**Exercise details**
Below this sentence is a listing; return exactly its lines from the one with "la soupe d’après la gym!!!!!" to the one with "ominas na produção do Cacau Brasileiro", both kept, and nothing more.

**Source material**
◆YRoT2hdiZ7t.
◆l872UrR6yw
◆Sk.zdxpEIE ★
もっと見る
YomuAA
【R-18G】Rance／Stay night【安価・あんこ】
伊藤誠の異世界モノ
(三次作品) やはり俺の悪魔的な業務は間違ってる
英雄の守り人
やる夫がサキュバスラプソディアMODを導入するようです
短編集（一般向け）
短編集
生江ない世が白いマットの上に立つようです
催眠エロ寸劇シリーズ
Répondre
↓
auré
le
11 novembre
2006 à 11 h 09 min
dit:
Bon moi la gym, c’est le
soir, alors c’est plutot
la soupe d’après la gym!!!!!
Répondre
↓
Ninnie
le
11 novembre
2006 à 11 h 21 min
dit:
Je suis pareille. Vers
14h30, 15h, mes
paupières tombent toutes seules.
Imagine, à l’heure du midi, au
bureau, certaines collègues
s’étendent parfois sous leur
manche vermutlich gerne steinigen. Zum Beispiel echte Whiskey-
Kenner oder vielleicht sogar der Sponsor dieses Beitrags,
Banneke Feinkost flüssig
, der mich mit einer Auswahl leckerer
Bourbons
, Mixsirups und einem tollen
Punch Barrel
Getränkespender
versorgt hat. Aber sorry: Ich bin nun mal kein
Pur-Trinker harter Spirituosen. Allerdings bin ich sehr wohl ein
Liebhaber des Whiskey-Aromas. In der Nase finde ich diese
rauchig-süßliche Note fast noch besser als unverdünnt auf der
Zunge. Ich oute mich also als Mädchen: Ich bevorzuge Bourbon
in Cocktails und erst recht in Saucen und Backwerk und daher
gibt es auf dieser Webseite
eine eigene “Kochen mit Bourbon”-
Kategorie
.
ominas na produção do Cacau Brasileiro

...

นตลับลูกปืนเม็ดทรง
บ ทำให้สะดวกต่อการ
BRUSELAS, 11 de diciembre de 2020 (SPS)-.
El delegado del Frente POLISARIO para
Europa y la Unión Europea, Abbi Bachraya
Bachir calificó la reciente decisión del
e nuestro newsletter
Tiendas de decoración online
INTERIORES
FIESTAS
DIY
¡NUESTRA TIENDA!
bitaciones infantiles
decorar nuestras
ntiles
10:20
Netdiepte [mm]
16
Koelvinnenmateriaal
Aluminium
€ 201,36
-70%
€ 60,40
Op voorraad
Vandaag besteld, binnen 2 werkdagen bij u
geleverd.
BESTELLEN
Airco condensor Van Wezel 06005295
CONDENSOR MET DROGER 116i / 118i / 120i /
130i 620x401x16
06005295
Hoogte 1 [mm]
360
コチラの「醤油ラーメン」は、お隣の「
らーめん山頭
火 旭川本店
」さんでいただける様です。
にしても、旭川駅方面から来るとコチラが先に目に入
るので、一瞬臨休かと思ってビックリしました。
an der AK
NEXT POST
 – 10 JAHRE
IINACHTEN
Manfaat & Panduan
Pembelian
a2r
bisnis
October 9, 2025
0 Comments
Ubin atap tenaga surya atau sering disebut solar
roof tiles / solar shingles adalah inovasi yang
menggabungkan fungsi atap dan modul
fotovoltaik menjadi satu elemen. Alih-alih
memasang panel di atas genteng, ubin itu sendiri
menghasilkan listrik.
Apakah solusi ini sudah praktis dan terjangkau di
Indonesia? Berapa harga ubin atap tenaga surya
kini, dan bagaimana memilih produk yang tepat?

...

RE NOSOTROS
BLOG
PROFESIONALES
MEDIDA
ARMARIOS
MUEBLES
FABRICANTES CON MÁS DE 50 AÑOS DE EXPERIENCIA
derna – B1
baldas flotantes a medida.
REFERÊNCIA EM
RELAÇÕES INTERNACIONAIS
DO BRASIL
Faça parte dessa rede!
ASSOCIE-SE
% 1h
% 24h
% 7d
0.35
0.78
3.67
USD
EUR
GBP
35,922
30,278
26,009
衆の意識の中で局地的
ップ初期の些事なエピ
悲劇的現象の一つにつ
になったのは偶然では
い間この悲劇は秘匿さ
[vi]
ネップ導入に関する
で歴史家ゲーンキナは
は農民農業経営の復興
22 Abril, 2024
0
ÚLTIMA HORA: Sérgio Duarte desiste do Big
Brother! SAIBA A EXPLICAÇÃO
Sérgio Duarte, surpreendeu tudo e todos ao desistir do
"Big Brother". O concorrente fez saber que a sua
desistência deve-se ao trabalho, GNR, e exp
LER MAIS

**Answer section**
la soupe d’après la gym!!!!!
Répondre
↓
Ninnie
le
11 novembre
2006 à 11 h 21 min
dit:
Je suis pareille. Vers
14h30, 15h, mes
paupières tombent toutes seules.
Imagine, à l’heure du midi, au
bureau, certaines collègues
s’étendent parfois sous leur
manche vermutlich gerne steinigen. Zum Beispiel echte Whiskey-
Kenner oder vielleicht sogar der Sponsor dieses Beitrags,
Banneke Feinkost flüssig
, der mich mit einer Auswahl leckerer
Bourbons
, Mixsirups und einem tollen
Punch Barrel
Getränkespender
versorgt hat. Aber sorry: Ich bin nun mal kein
Pur-Trinker harter Spirituosen. Allerdings bin ich sehr wohl ein
Liebhaber des Whiskey-Aromas. In der Nase finde ich diese
rauchig-süßliche Note fast noch besser als unverdünnt auf der
Zunge. Ich oute mich also als Mädchen: Ich bevorzuge Bourbon
in Cocktails und erst recht in Saucen und Backwerk und daher
gibt es auf dieser Webseite
eine eigene “Kochen mit Bourbon”-
Kategorie
.
ominas na produção do Cacau Brasileiro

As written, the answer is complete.